[Dataset records Boundary: Start]

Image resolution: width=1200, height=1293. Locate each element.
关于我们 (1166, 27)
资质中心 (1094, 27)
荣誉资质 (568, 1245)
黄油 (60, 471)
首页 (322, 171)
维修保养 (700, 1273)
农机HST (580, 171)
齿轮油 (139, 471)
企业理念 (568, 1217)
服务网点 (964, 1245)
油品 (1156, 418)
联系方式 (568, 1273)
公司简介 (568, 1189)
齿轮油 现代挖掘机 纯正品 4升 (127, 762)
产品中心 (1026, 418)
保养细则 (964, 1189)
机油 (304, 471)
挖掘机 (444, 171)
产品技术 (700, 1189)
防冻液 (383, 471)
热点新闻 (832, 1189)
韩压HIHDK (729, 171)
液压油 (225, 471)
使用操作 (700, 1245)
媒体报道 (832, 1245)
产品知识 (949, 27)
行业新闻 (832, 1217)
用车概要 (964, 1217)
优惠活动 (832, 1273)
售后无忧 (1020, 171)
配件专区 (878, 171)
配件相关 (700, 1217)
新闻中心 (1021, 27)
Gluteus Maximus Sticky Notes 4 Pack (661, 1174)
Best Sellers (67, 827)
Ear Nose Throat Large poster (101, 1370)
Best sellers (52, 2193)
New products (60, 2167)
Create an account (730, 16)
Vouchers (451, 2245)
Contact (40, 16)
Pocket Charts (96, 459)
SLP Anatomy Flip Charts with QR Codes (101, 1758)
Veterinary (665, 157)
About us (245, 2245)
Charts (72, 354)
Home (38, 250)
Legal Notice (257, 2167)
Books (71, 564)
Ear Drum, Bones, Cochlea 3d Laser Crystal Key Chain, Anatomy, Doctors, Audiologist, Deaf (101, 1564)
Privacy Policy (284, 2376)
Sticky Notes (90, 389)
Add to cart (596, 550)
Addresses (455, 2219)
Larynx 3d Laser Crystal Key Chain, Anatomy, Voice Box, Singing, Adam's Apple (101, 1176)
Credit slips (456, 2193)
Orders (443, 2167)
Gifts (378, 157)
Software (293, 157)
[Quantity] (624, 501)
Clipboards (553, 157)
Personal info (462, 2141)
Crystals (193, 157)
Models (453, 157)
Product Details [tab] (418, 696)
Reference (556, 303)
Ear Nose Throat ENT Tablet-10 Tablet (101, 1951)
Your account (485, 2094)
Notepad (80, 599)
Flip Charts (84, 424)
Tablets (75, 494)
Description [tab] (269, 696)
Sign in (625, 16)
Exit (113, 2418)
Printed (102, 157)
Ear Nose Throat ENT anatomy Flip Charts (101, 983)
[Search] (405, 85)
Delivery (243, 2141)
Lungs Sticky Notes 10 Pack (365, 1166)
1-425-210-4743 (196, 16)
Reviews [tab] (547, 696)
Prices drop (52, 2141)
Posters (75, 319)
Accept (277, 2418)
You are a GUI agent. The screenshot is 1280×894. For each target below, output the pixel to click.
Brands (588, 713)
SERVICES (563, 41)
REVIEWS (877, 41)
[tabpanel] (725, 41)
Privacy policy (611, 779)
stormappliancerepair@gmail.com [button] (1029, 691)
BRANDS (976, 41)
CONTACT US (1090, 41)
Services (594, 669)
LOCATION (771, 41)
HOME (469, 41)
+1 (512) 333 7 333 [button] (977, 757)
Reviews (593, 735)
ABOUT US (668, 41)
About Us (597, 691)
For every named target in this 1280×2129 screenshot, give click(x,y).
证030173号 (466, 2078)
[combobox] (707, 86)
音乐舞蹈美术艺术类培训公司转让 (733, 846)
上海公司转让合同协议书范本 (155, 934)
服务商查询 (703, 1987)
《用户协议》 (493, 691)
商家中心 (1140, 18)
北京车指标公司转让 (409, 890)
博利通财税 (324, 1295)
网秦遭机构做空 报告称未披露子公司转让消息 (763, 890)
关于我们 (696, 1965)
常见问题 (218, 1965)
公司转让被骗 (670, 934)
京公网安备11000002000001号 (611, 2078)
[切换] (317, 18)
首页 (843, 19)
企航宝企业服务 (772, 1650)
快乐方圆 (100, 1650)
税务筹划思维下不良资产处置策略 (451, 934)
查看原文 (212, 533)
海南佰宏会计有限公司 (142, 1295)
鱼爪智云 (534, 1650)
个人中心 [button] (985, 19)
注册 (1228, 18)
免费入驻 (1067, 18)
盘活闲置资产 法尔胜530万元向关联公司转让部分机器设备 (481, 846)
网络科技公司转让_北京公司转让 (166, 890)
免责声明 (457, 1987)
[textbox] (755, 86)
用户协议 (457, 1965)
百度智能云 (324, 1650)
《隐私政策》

[Dataset records Boundary: End]

__What you are asked to do__
Output each of the records exactly as it stands above.

__Result of the task__
Image resolution: width=1200, height=1293. Locate each element.
关于我们 (1166, 27)
资质中心 (1094, 27)
荣誉资质 (568, 1245)
黄油 (60, 471)
首页 (322, 171)
维修保养 (700, 1273)
农机HST (580, 171)
齿轮油 (139, 471)
企业理念 (568, 1217)
服务网点 (964, 1245)
油品 (1156, 418)
联系方式 (568, 1273)
公司简介 (568, 1189)
齿轮油 现代挖掘机 纯正品 4升 (127, 762)
产品中心 (1026, 418)
保养细则 (964, 1189)
机油 (304, 471)
挖掘机 (444, 171)
产品技术 (700, 1189)
防冻液 (383, 471)
热点新闻 (832, 1189)
韩压HIHDK (729, 171)
液压油 (225, 471)
使用操作 (700, 1245)
媒体报道 (832, 1245)
产品知识 (949, 27)
行业新闻 (832, 1217)
用车概要 (964, 1217)
优惠活动 (832, 1273)
售后无忧 (1020, 171)
配件专区 (878, 171)
配件相关 (700, 1217)
新闻中心 (1021, 27)
Gluteus Maximus Sticky Notes 4 Pack (661, 1174)
Best Sellers (67, 827)
Ear Nose Throat Large poster (101, 1370)
Best sellers (52, 2193)
New products (60, 2167)
Create an account (730, 16)
Vouchers (451, 2245)
Contact (40, 16)
Pocket Charts (96, 459)
SLP Anatomy Flip Charts with QR Codes (101, 1758)
Veterinary (665, 157)
About us (245, 2245)
Charts (72, 354)
Home (38, 250)
Legal Notice (257, 2167)
Books (71, 564)
Ear Drum, Bones, Cochlea 3d Laser Crystal Key Chain, Anatomy, Doctors, Audiologist, Deaf (101, 1564)
Privacy Policy (284, 2376)
Sticky Notes (90, 389)
Add to cart (596, 550)
Addresses (455, 2219)
Larynx 3d Laser Crystal Key Chain, Anatomy, Voice Box, Singing, Adam's Apple (101, 1176)
Credit slips (456, 2193)
Orders (443, 2167)
Gifts (378, 157)
Software (293, 157)
[Quantity] (624, 501)
Clipboards (553, 157)
Personal info (462, 2141)
Crystals (193, 157)
Models (453, 157)
Product Details [tab] (418, 696)
Reference (556, 303)
Ear Nose Throat ENT Tablet-10 Tablet (101, 1951)
Your account (485, 2094)
Notepad (80, 599)
Flip Charts (84, 424)
Tablets (75, 494)
Description [tab] (269, 696)
Sign in (625, 16)
Exit (113, 2418)
Printed (102, 157)
Ear Nose Throat ENT anatomy Flip Charts (101, 983)
[Search] (405, 85)
Delivery (243, 2141)
Lungs Sticky Notes 10 Pack (365, 1166)
1-425-210-4743 (196, 16)
Reviews [tab] (547, 696)
Prices drop (52, 2141)
Posters (75, 319)
Accept (277, 2418)
You are a GUI agent. The screenshot is 1280×894. For each target below, output the pixel to click.
Brands (588, 713)
SERVICES (563, 41)
REVIEWS (877, 41)
[tabpanel] (725, 41)
Privacy policy (611, 779)
stormappliancerepair@gmail.com [button] (1029, 691)
BRANDS (976, 41)
CONTACT US (1090, 41)
Services (594, 669)
LOCATION (771, 41)
HOME (469, 41)
+1 (512) 333 7 333 [button] (977, 757)
Reviews (593, 735)
ABOUT US (668, 41)
About Us (597, 691)
For every named target in this 1280×2129 screenshot, give click(x,y).
证030173号 (466, 2078)
[combobox] (707, 86)
音乐舞蹈美术艺术类培训公司转让 (733, 846)
上海公司转让合同协议书范本 (155, 934)
服务商查询 (703, 1987)
《用户协议》 (493, 691)
商家中心 (1140, 18)
北京车指标公司转让 (409, 890)
博利通财税 (324, 1295)
网秦遭机构做空 报告称未披露子公司转让消息 (763, 890)
关于我们 (696, 1965)
常见问题 (218, 1965)
公司转让被骗 (670, 934)
京公网安备11000002000001号 (611, 2078)
[切换] (317, 18)
首页 (843, 19)
企航宝企业服务 (772, 1650)
快乐方圆 (100, 1650)
税务筹划思维下不良资产处置策略 (451, 934)
查看原文 (212, 533)
海南佰宏会计有限公司 (142, 1295)
鱼爪智云 (534, 1650)
个人中心 [button] (985, 19)
注册 (1228, 18)
免费入驻 (1067, 18)
盘活闲置资产 法尔胜530万元向关联公司转让部分机器设备 (481, 846)
网络科技公司转让_北京公司转让 (166, 890)
免责声明 (457, 1987)
[textbox] (755, 86)
用户协议 (457, 1965)
百度智能云 (324, 1650)
《隐私政策》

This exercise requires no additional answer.